Word for word, restate the lines of the data below between those holding "Latest News" and "de Mar del Plata", inclusive; pictures do not belong in the copy.

DATA UNDER STUDY ::
▼

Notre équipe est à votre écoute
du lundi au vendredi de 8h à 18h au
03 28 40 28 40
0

▲
▼

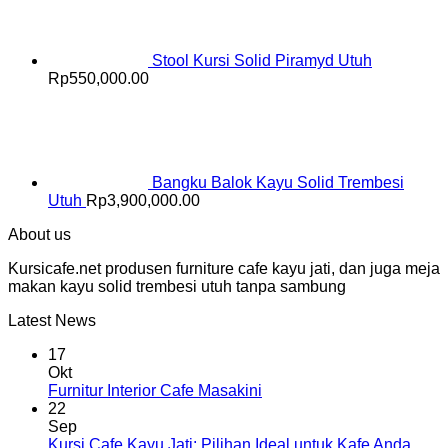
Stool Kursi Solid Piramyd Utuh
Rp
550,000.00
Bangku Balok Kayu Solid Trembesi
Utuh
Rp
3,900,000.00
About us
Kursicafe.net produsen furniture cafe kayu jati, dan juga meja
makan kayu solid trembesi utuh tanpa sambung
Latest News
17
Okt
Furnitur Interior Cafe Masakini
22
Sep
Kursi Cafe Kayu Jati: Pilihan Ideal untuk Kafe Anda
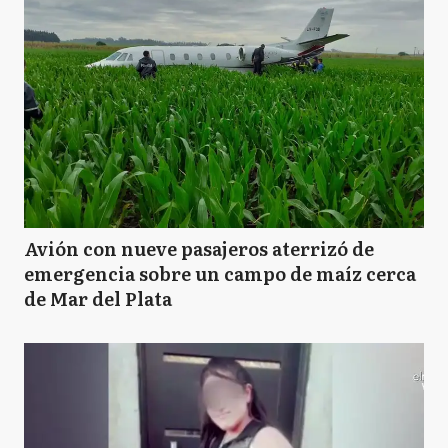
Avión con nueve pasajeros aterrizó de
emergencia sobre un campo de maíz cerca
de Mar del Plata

▲

REPLY TO THE TASK ::
Latest News
17
Okt
Furnitur Interior Cafe Masakini
22
Sep
Kursi Cafe Kayu Jati: Pilihan Ideal untuk Kafe Anda
Avión con nueve pasajeros aterrizó de
emergencia sobre un campo de maíz cerca
de Mar del Plata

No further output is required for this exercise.